Scalar Quantization Uniform (SQ4 / SQ8 Uniform)
sq8_uniform and sq4_uniform are scalar quantizers like
sq8 / sq4, except they learn a single global [min, max]
range that applies to every dimension. This trade-off — slightly less
adaptive per dimension, but a much simpler decode path — unlocks SIMD code
that runs significantly faster on l2 and ip distance kernels and
keeps the code layout tighter.
Implementation:
src/quantization/scalar_quantization/sq8_uniform_quantizer.cpp,src/quantization/scalar_quantization/sq4_uniform_quantizer.cpp.
Why it is fast: distances stay in the integer domain
This is the core reason to prefer sq*_uniform over sq* whenever it
applies. Because every dimension shares one (min, max) pair, the affine
decode x = min + code · (max - min) / (2^b - 1) has the same scale and
offset for every coordinate. That has three consequences in the hot path:
- The query is encoded once with the same global
(min, max)into a uint8 (or packed nibble) buffer, inProcessQueryImpl(src/quantization/scalar_quantization/sq8_uniform_quantizer.cpp:179). - Each base vector code is never decoded back to fp32. The kernel
SQ8UniformComputeCodesIP(uint8_t* q, uint8_t* x, dim)/SQ4UniformComputeCodesIP(...)reads both operands as raw integer codes and does the dot product on uint8 / packed nibble lanes using AVX-512 / AMX (or NEON on ARM), one cache-line at a time. There is no per-element fp dequantization in the inner loop. - The single shared scale factor and offset are applied once per
pair, after the integer reduction, to recover the fp distance. Some
metric-specific corrections (a per-vector norm or sum) are also added
outside the loop; see the trailing metadata noted in
sq8_uniform_quantizer.cpp:200and theSQ8UniformComputeCodesIPBatchbatch kernel.
In the per-dimension sq* quantizers, each coordinate has its own
(min_i, max_i) so the kernel either has to multiply by a per-dim scale
table inside the loop or decode at least one operand back to fp first.

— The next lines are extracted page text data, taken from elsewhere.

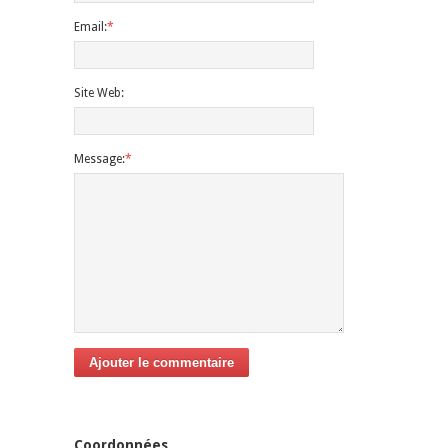
Email:
*
Site Web:
Message:
*
Ajouter le commentaire
Coordonnées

Skipping that work is what makes uniform variants significantly faster at
the same recall.
When to use it
- HGraph / IVF / Pyramid hot paths. When the bottleneck is the
base-quantizer distance computation,
sq8_uniform/sq4_uniformare almost always faster than their non-uniform counterparts at comparable recall. - Data with similar coordinate ranges across dimensions. Normalized
embeddings (cosine), or vectors that have already been rotated (e.g.
through a Transform Quantizer
chain like
"rom, sq8_uniform"or"fht, sq8_uniform") are the ideal inputs. - As the terminal quantizer of a
tqchain. The most common chain is"pca, rom, sq8_uniform", see example 501.
SQ4 uniform vs SQ8 uniform
| Type | Bits / dim | Memory vs fp32 | Typical accuracy |
|---|---|---|---|
sq8_uniform | 8 | ~1/4 | minor recall loss |
sq4_uniform | 4 | ~1/8 | needs reorder for high recall |
Parameters
| Key | Type | Default | Applies to | Meaning |
|---|---|---|---|---|
sq4_uniform_trunc_rate | float | 0.05 | sq4_uniform only | Symmetric truncation rate for outliers (src/quantization/scalar_quantization/sq4_uniform_quantizer_parameter.h:39). Higher values clip more extreme coordinates, reducing range loss for the bulk of the data at the cost of clipping the tails. |
sq8_uniform has no quantizer-specific JSON parameters.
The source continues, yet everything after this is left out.